++++ SUPPLIED MATERIAL ++++

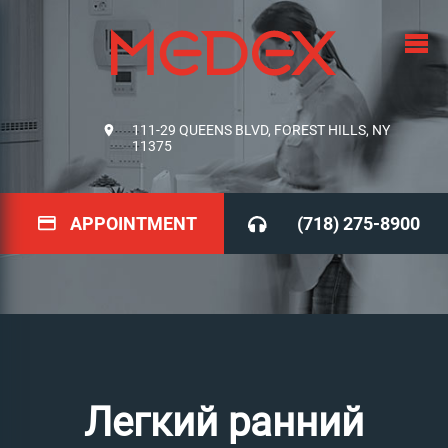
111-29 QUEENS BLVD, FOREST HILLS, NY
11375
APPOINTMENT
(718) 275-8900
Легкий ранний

++++
++++ SUPPLIED MATERIAL ++++

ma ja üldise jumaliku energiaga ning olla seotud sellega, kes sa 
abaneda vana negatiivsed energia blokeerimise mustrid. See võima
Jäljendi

++++
++++ SUPPLIED MATERIAL ++++

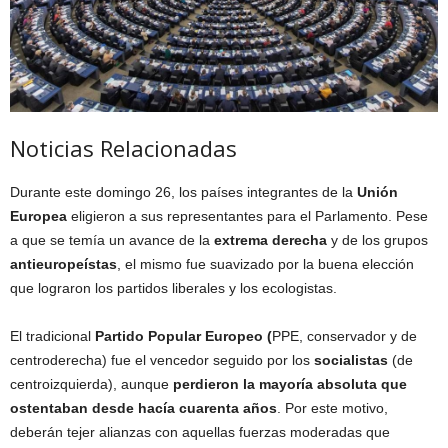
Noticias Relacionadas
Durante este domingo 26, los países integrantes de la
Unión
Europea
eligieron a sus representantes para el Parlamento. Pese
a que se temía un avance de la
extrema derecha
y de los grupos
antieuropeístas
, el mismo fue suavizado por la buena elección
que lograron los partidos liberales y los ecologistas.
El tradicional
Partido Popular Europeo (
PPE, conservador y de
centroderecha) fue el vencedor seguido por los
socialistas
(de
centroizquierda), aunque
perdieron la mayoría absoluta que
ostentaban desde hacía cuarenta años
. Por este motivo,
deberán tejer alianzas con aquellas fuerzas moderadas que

++++

§ **TASK BRIEF**:
Once the line with "y de los grupos" is found in the records above, print exactly that line and every line after it through the line with "deberán tejer alianzas".

§ **RESULT OF THE TASK**:
y de los grupos
antieuropeístas
, el mismo fue suavizado por la buena elección
que lograron los partidos liberales y los ecologistas.
El tradicional
Partido Popular Europeo (
PPE, conservador y de
centroderecha) fue el vencedor seguido por los
socialistas
(de
centroizquierda), aunque
perdieron la mayoría absoluta que
ostentaban desde hacía cuarenta años
. Por este motivo,
deberán tejer alianzas con aquellas fuerzas moderadas que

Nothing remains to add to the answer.